The research helps resolve a debate over whether the adoption of domesticated plants and animals introduced to Great Britain from the European mainland was a gradual or rapid process, said Michael Richards, an archaeologist at the University of Bradford in England.

"The traditional archaeological evidence is somewhat ambiguous, hence the debate," he said.

By 4000 B.C. the archaeological record shows that pottery and large stone-built tombs and domesticated plants and animals were present in Great Britain, but it is not clear whether they replaced the marine-based hunter-gatherer lifestyle quickly or piecemeal over several hundred years.

Mark Copley, a chemist at the University of Bristol in England who studies the Neolithic diet by analyzing residues left on shards of ancient pottery, said understanding how quickly diet changed in England provides insight to what happened to the people who lived in Great Britain during the Mesolithic (9,000 to 5,200 years ago). The ensuing Neolithic period (5,200 to 4,500 years ago) is the last phase of the Stone Age.

"Farming really took off in Britain during the Neolithic. The main questions concerning the speed of change relates to how quickly Mesolithic peoples adapted—or otherwise—to the new farming methods and/or the spread of farming into Britain by new farming communities," he said.

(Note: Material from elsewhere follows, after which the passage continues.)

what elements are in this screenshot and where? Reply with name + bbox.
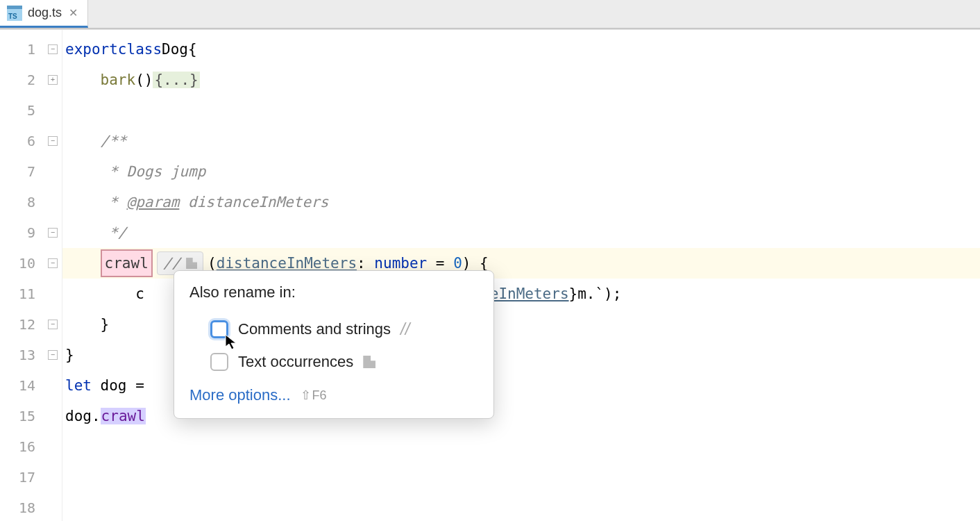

The research by Richards and colleagues Rick Schulting at Queen's University Belfast and Robert Hedges at the University of Oxford tracks the shift in diet by examining the dietary signature stored in the bones.

They find that the shift was rapid and complete at the onset of the Neolithic. "Marine foods, for whatever reason, seem to have been comprehensively abandoned," the researchers conclude in the September 25 issue of the journal Nature.

You Are What You Eat

As the maxim "you are what you eat" goes, our bones and bodily tissues are made up of elements taken from the food we consume. As a result, our bones and bodily tissues contain a record of the food we have eaten over the course of our lives.

When we die, our skin usually decomposes, leaving behind bones. By examining the elements in the bones of a person long dead, researchers can determine the main constituents of that individual's diet.

Richards and colleagues looked at the dietary signatures left behind in bones of inland and coastal-dwelling inhabitants of Britain during the Neolithic and the preceding 3,800 years (Mesolithic) to determine what they ate.